Führungszeugnis gefordert - Jugendverbände skeptisch
Ein solches Führungszeugnis regte auch der SPD-Vizefraktionschef im niedersächsischen Landtag Uwe Schwartz an. Er forderte eine bessere Ausbildung für Jugendleiter und kritisierte in der "Neuen Osnabrücker Zeitung" (Donnerstag), die CDU/FDP-Landesregierung habe sich aus der Fort- und Weiterbildung fast komplett zurückgezogen.
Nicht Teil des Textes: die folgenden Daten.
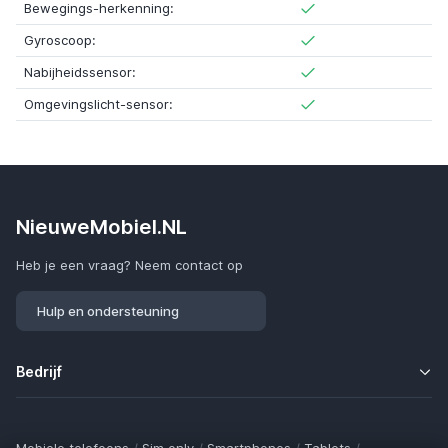
Bewegings-herkenning:
Gyroscoop:
Nabijheidssensor:
Omgevingslicht-sensor:
NieuweMobiel.NL
Heb je een vraag? Neem contact op
Hulp en ondersteuning
Bedrijf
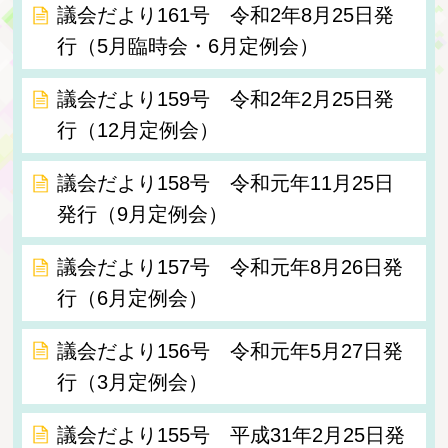
議会だより161号 令和2年8月25日発
行（5月臨時会・6月定例会）
議会だより159号 令和2年2月25日発
行（12月定例会）
議会だより158号 令和元年11月25日
発行（9月定例会）
議会だより157号 令和元年8月26日発
行（6月定例会）
議会だより156号 令和元年5月27日発
行（3月定例会）
議会だより155号 平成31年2月25日発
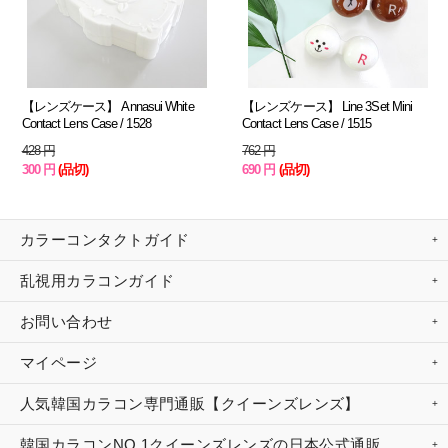
【レンズケース】 Annasui White
【レンズケース】 Line 3Set Mini
Contact Lens Case / 1528
Contact Lens Case / 1515
428 円
762 円
300 円
(品切)
690 円
(品切)
カラーコンタクトガイド
乱視用カラコンガイド
お問い合わせ
マイページ
人気韓国カラコン専門通販【クイーンズレンズ】
韓国カラコンNO.1クイーンズレンズの日本公式通販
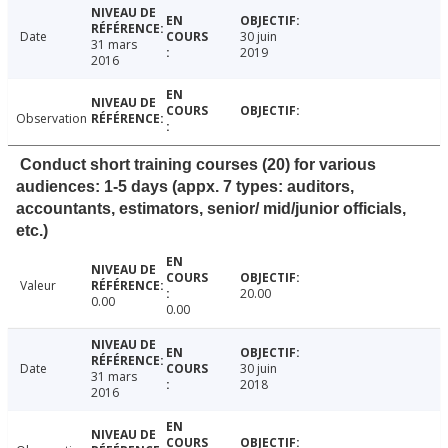
Date
30 juin
31 mars
2019
2016
Observation
Conduct short training courses (20) for various
audiences: 1-5 days (appx. 7 types: auditors,
accountants, estimators, senior/ mid/junior officials,
etc.)
Valeur
20.00
0.00
0.00
Date
30 juin
31 mars
2018
2016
Mehrere Organisationen wiesen darauf hin, dass sie Schulungsmaterialien über Sexualität und Prävention entwickelt hätten.
Der Deutsche Bundesjugendring spricht sich gegen die Einführung von Führungszeugnissen für Ehrenamtliche, eine Debatte, die schon seit Monaten läuft. In der Prävention von sexueller Gewalt sei ein verpflichtendes Führungszeugnis für Ehrenamtliche möglicherweise sogar kontraproduktiv, weil sie eine falsche Sicherheit vorspiegelten.
Die Taten in Ameland jedenfalls hätten eher durch bessere Präventionsarbeit verhindert werden können, wie sie der DBJR ebenfalls fordert, als durch Führungszeugnisse der Leitenden, die in Ameland nicht die Täter waren.